Terrestrial Invasive Species
YOU can help STOP the invasion - Project W.O.W. (The War On Weeds)!
By: Caleb Slemmons, Coordinator Wisconsin Headwaters Invasives Partnership (4/22/14)
Invasive species are a major threat to our environment, recreation and economy in Wisconsin’s scenic Northwoods and lakes regions. Non-native plants can cause millions in damage and impact our recreation opportunities including hunting and fishing, and even damage vital ecosystem functions on which we depend! The Wisconsin Headwaters Invasives Partnership (WHIP) is a diverse cooperative with a mission to eradicate infestations of invasivesearly before they spread out of control. This approach, called early detection and rapid response (or EDRR), provides the greatest hope in the war on weeds. But, we need YOUR help as our “eyes on the ground” to find and report high priority invasives. Together we can whip invasives and protect our local resources. Join us in Project W.O.W. and contribute to an exciting project along with a growing army of concerned citizen scientists by following the 3 simple steps below.
- Sign Up
Have a smartphone or tablet? Go to the Midwest Invasive Species Information Network, sign up and download the app for your device. No smartphone? You can still contribute by going to the Great Lakes Early Detection Network webpage. You will need location coordinates, but if you don’t have a GPS you can locate on Google Maps and look it up at http://itouchmap.com/latlong.html
- Learn and Look
Learn how to identify the EDRR species below and look for them in areas around your neighborhood, local parks and roadsides.
Take several pictures and use the app or the Great Lakes Early Detection Network webpage to report invasive plants that you find, especially those on the EDRR list below.
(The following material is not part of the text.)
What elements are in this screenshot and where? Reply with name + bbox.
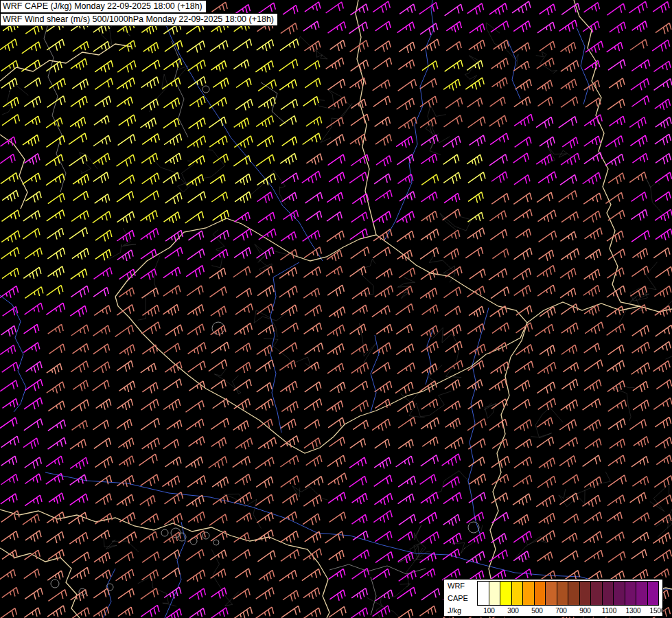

Get involved and stay involved
There are lots of other ways to contribute to the local war on weeds. Tell others about what you have learned and recruit them. Connect with WHIP on Facebook and volunteer to help with local invasive plant control or education efforts. Many invasive plants are commonly used in landscaping, check your yard and replace invasive ornamentals with native or non-invasive alternatives.
More info about invasive ornamentals can be found at MIPN.org.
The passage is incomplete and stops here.